Your front door is the exclamation point of your home's decorative statement. A properly stained door adds visual elegance to wood, fiberglass, steel or composite materials that painted finishes cannot match. Whether you're an experienced painter or a novice "do-it-yourselfer," gel stains are the easiest way to create a professional-looking finish.
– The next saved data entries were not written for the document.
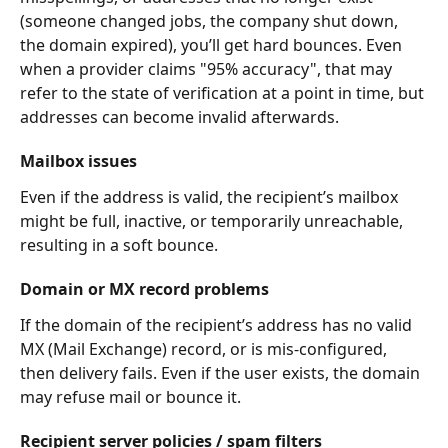
(someone changed jobs, the company shut down, 
the domain expired), you’ll get hard bounces. Even 
when a provider claims "95% accuracy", that may 
refer to the state of verification at a point in time, but 
addresses can become invalid afterwards.
Mailbox issues
Even if the address is valid, the recipient’s mailbox 
might be full, inactive, or temporarily unreachable, 
resulting in a soft bounce.
Domain or MX record problems
If the domain of the recipient’s address has no valid 
MX (Mail Exchange) record, or is mis-configured, 
then delivery fails. Even if the user exists, the domain 
may refuse mail or bounce it.
Recipient server policies / spam filters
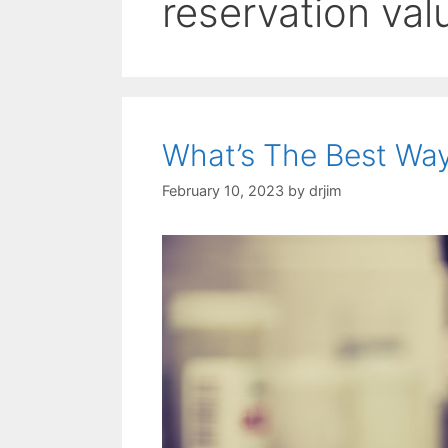
reservation val
What’s The Best Way
February 10, 2023
by
drjim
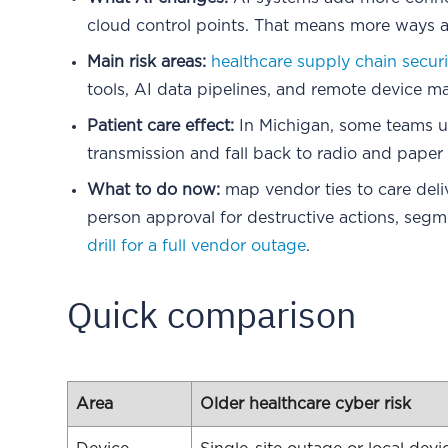
cloud control points. That means more ways a 
Main risk areas:
healthcare supply chain secur
tools, AI data pipelines, and remote device 
Patient care effect:
In Michigan, some teams 
transmission and fall back to radio and paper 
What to do now:
map vendor ties to care deli
person approval for destructive actions, segm
drill for a full vendor outage
.
Quick comparison
Area
Older healthcare cyber risk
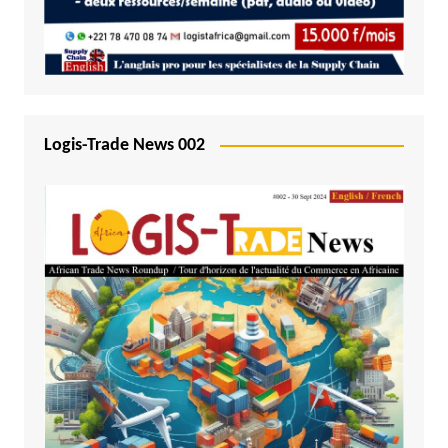
Logis-Trade News 002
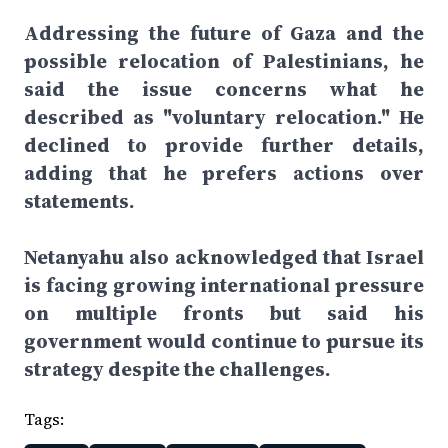
Addressing the future of Gaza and the
possible relocation of Palestinians, he
said the issue concerns what he
described as "voluntary relocation." He
declined to provide further details,
adding that he prefers actions over
statements.
Netanyahu also acknowledged that Israel
is facing growing international pressure
on multiple fronts but said his
government would continue to pursue its
strategy despite the challenges.
Tags:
Unlike traditional wood stains, gel stains are thick-bodied solutions that will not run when applied to a vertical surface -- eliminating the need to take the door off its hinges for staining. Gel stains don't penetrate into surfaces like an oil stain. Instead, they form a surface film much like a paint. In fact, these coatings look and act like a tinted, semi-transparent glaze. Gel stains can be applied to doors using a paint pad or foam mini-roller, or rubbed onto the surface with a clean, lint-free cloth.
Staining a Wood Door
Several species of wood -- including maple, pine, juniper and cherry -- are prone to "blotching" when a liquid stain is applied. In other words, the pigmentation from the liquid stain appears deeper in some parts of the door than others. Gel stains eliminate this problem by applying a uniform color over the top of the wood, without concealing the wood's natural grain patterns.
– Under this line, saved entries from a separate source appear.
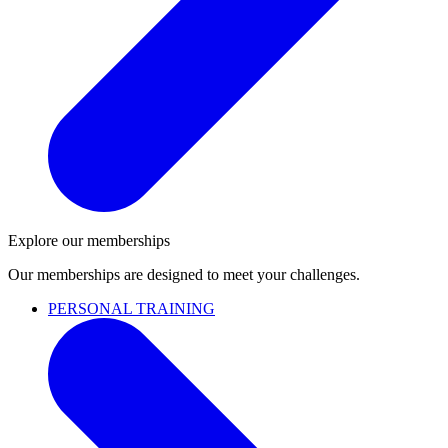
Explore our memberships
Our memberships are designed to meet your challenges.
PERSONAL TRAINING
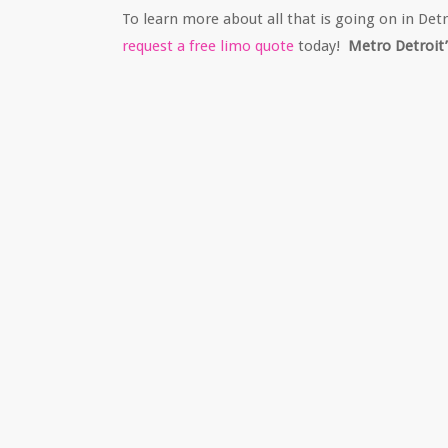
To learn more about all that is going on in Det
request a free limo quote
today!
Metro Detroit’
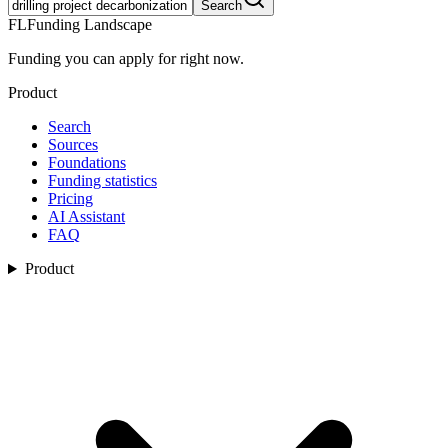
Search
FL
Funding Landscape
Funding you can apply for right now.
Product
Search
Sources
Foundations
Funding statistics
Pricing
AI Assistant
FAQ
Product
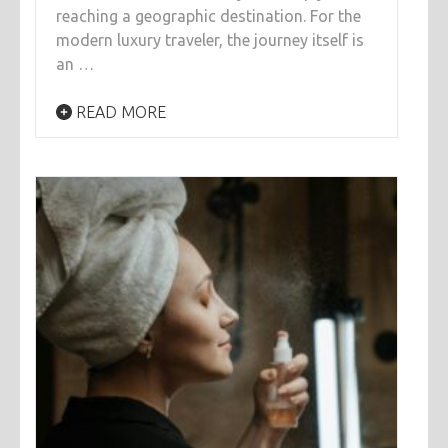
reaching a geographic destination. For the
modern luxury traveler, the journey itself is
an …
READ MORE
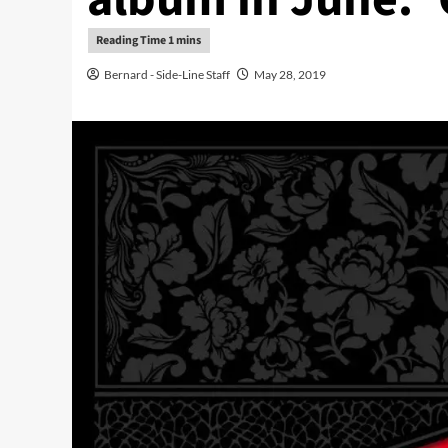
Bernard - Side-Line Staff
May 28, 2019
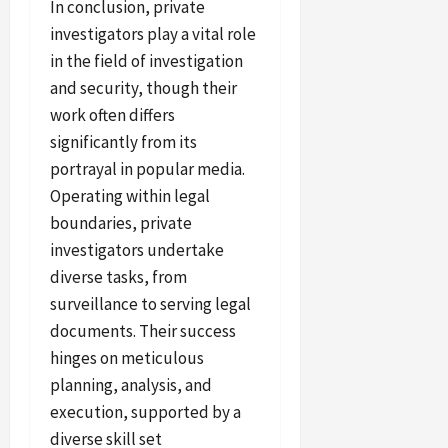
In conclusion, private
investigators play a vital role
in the field of investigation
and security, though their
work often differs
significantly from its
portrayal in popular media.
Operating within legal
boundaries, private
investigators undertake
diverse tasks, from
surveillance to serving legal
documents. Their success
hinges on meticulous
planning, analysis, and
execution, supported by a
diverse skill set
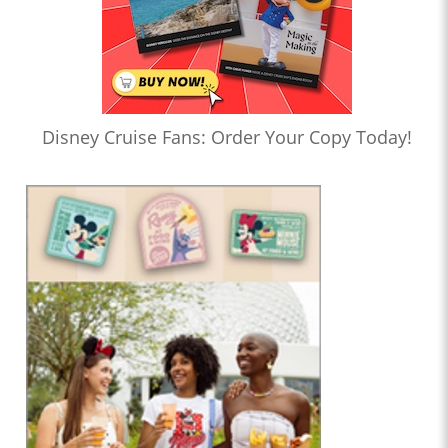
Disney Cruise Fans: Order Your Copy Today!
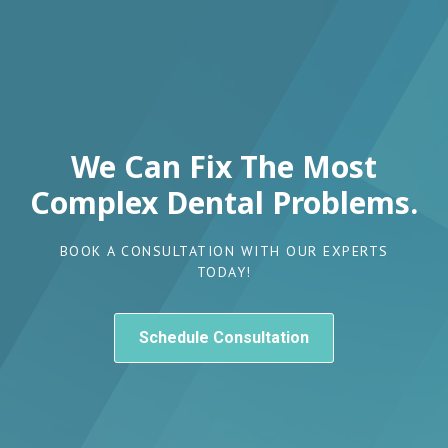
We Can Fix The Most
Complex Dental Problems.
BOOK A CONSULTATION WITH OUR EXPERTS
TODAY!
Schedule Consultation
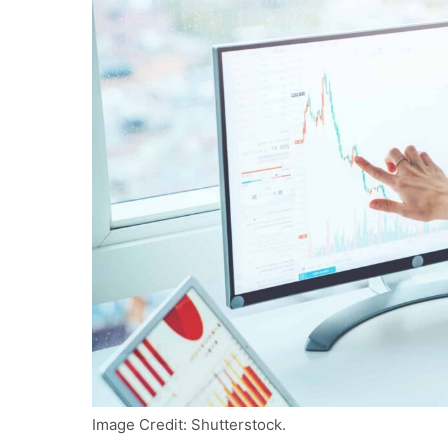
Image Credit: Shutterstock.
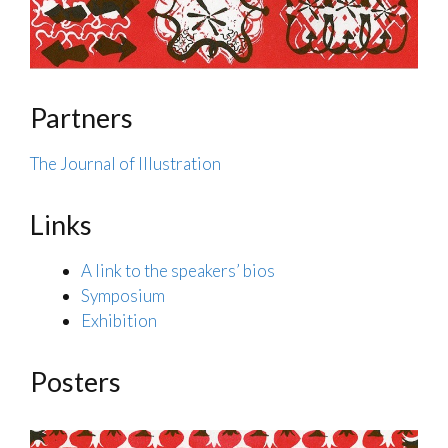
Partners
The Journal of Illustration
Links
A link to the speakers’ bios
Symposium
Exhibition
Posters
Staining an Embossed Fiberglass Door
Gel stains flow into all the nooks and crannies of the embossed wood texture common to many fiberglass doors. It applies color evenly, yet it enhances the illusion of real wood as it emphasizes the door's simulated wood grain. It may be necessary to hand-rub the gel into the corners of any molded panels.
Staining a Steel Door
You can use gel stains to create a real-looking faux wood-grain pattern on an unembossed steel door. First, apply a gel-stain base coat and allow it to dry thoroughly. Then follow up by applying a darker color of gel stain with a graining tool. If you've never used a graining tool before, practice on several pieces of poster board until you learn to create the effect you want.